One of the first tasks involved in deploying NSX is to register NSX Manager with a vCenter Server. This is done for inventory management and synchronization purposes. The NSX Manager can be optionally registered with SSO as well.
The vCenter user that is used for registration needs to have the highest level of privileges for NSX to work correctly. The NSX install guide clearly states that this must be the vCenter ‘Administrator’ role.
From the NSX Install Guide:
“You must have a vCenter Server user account with the Administrator role to synchronize NSX Manager with the vCenter Server. If your vCenter password has non-ASCII characters, you must change it before synchronizing the NSX Manager with the vCenter Server.”
Because of these requirements, it’s quite common to use the SSO administrator account – usually email@example.com.
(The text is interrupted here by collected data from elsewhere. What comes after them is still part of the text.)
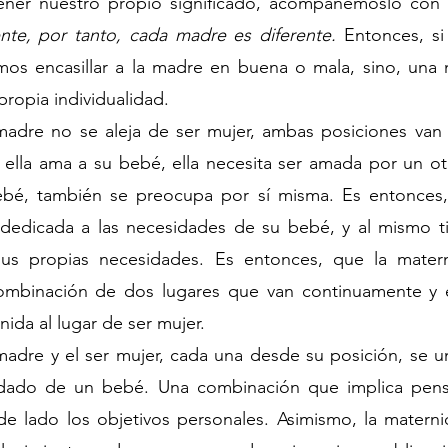
ener nuestro propio significado, acompañémoslo con 
ente, por tanto, cada madre es diferente.
 Entonces, si
mos encasillar a la madre en buena o mala, sino, una
propia individualidad.
adre no se aleja de ser mujer, ambas posiciones van 
lla ama a su bebé, ella necesita ser amada por un otr
bé, también se preocupa por sí misma. Es entonces,
dedicada a las necesidades de su bebé, y al mismo ti
sus propias necesidades. Es entonces, que la mater
mbinación de dos lugares que van continuamente y en
ida al lugar de ser mujer.
er madre y el ser mujer, cada una desde su posición, se u
idado de un bebé. Una combinación que implica pensa
de lado los objetivos personales. Asimismo, la materni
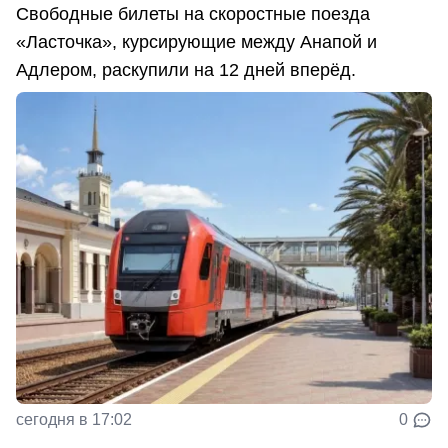
Свободные билеты на скоростные поезда
«Ласточка», курсирующие между Анапой и
Адлером, раскупили на 12 дней вперёд.
сегодня в 17:02
0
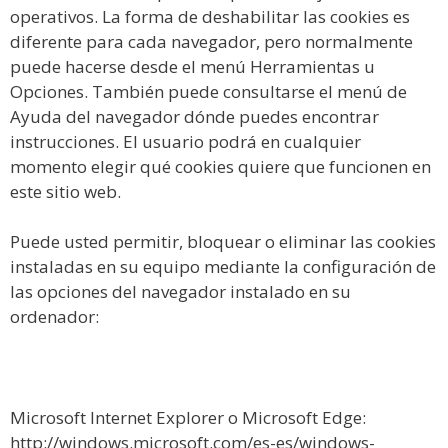
operativos. La forma de deshabilitar las cookies es
diferente para cada navegador, pero normalmente
puede hacerse desde el menú Herramientas u
Opciones. También puede consultarse el menú de
Ayuda del navegador dónde puedes encontrar
instrucciones. El usuario podrá en cualquier
momento elegir qué cookies quiere que funcionen en
este sitio web.
Puede usted permitir, bloquear o eliminar las cookies
instaladas en su equipo mediante la configuración de
las opciones del navegador instalado en su
ordenador:
Microsoft Internet Explorer o Microsoft Edge:
http://windows.microsoft.com/es-es/windows-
A service account is also often created for this purpose to more easily identify and distinguish NSX tasks. Either way, these are not normally accounts that you’d use for day-to-day administration in vSphere.
By default, NSX will only assign its ‘Enterprise Administrator’ role to the user account that was used to register it with vCenter Server. This means that by default, only that specific vCenter user will have access to the NSX manager from within the Web Client.
That said, if you are experiencing this problem, you are probably not logged in with the vCenter user that was used for registration purposes. To grant access to other users, you’ll need to log into the vSphere Web Client using the registration user account, and then add additional users and groups.
In my lab, I’ve just logged in with an active directory user called ‘firstname.lastname@example.org’. This user has full administrator privileges in vCenter, but has no access to any NSX Managers:
If I log out, and log back in with the email@example.com account that was used for vCenter registration, I can see the NSX managers that were registered.
In my lab, I’ve got a secondary deployed as well, but we’ll focus only on 172.16.10.40. If I click on that manager in the list, I’m able to go to the ‘Users’ tab to see what the default permissions look like:
As you can see, only one user – the SSO administrator account used for registration – has the requisite role for administrator via the Web Client. In my lab, I want to provide full access to an AD group called ‘VMware Admins’ and an individual user called ‘Test’.
Both vCenter users and groups can be specified here. As long as vCenter can authenticate them – either via SSO, local authentication or even AD – they are fair game.
Another common mistake made is selecting the NSX Administrator role rather than Enterprise Administrator. NSX Administrator sounds like the highest privilege level, but it’s actually Enterprise Administrator that gives you all the keys to the kingdom. You won’t be able to administer certain things – including user permissions – unless Enterprise Administrator is chosen.
Once this is done, you’ll see the users and groups listed and should now have the correct permissions to administer the NSX deployment!
Keep in mind that if you’ve got more than one NSX manager deployed, you’ll need to set this on each independently.